• Information given
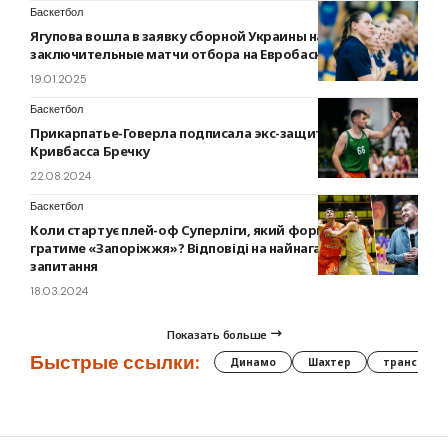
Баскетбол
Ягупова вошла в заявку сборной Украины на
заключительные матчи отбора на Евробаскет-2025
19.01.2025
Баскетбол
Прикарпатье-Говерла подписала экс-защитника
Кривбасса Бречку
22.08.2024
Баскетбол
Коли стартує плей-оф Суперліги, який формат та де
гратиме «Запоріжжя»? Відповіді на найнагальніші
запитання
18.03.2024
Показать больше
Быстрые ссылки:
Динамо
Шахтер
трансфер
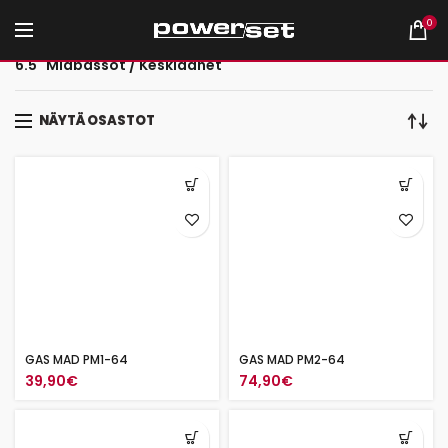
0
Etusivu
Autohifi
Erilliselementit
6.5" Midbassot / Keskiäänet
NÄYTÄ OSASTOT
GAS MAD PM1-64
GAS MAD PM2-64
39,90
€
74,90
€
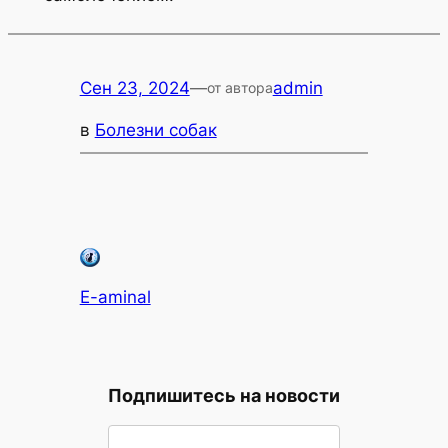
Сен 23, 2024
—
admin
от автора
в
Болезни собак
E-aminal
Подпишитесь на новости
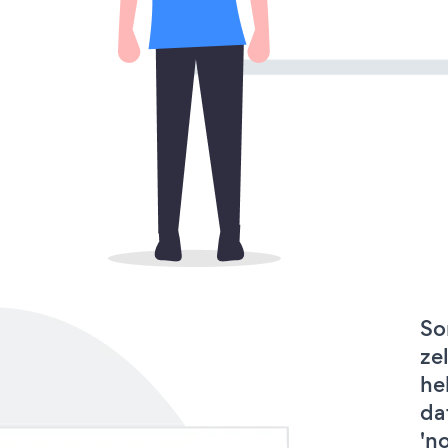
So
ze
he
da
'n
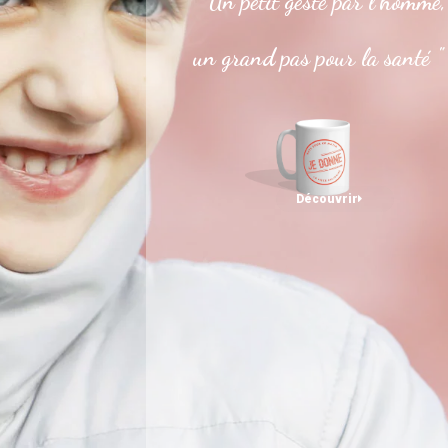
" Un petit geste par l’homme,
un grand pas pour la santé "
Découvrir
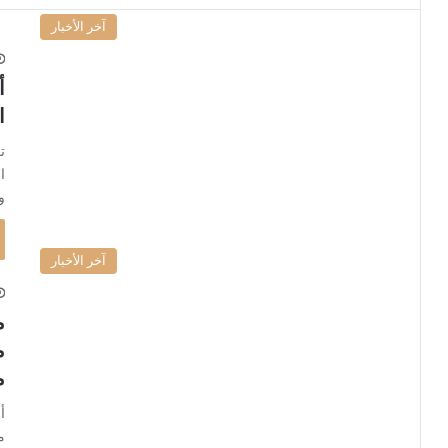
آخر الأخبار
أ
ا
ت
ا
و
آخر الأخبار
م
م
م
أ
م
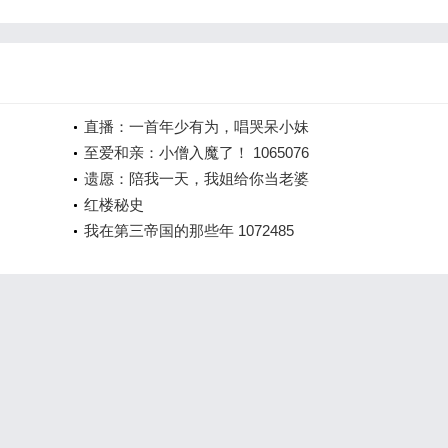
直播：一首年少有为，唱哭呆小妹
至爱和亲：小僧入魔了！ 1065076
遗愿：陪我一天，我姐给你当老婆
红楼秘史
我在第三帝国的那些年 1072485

• The problem
What is needed is a word-for-word restatement of the entries, minus any pictures.

• Exercise answer
Баскетбол
Ягупова вошла в заявку сборной Украины на
заключительные матчи отбора на Евробаскет-2025
19.01.2025
Баскетбол
Прикарпатье-Говерла подписала экс-защитника
Кривбасса Бречку
22.08.2024
Баскетбол
Коли стартує плей-оф Суперліги, який формат та де
гратиме «Запоріжжя»? Відповіді на найнагальніші
запитання
18.03.2024
Показать больше
Быстрые ссылки:
Динамо
Шахтер
трансфер
0
Etusivu
Autohifi
Erilliselementit
6.5" Midbassot / Keskiäänet
NÄYTÄ OSASTOT
GAS MAD PM1-64
GAS MAD PM2-64
39,90
€
74,90
€
Сен 23, 2024
—
admin
от автора
в
Болезни собак
E-aminal
Подпишитесь на новости
So
ze
he
da
'n
" Un petit geste par l’homme,
un grand pas pour la santé "
Découvrir
آخر الأخبار
أ
ا
ت
ا
و
آخر الأخبار
م
م
م
أ
م
直播：一首年少有为，唱哭呆小妹
至爱和亲：小僧入魔了！ 1065076
遗愿：陪我一天，我姐给你当老婆
红楼秘史
我在第三帝国的那些年 1072485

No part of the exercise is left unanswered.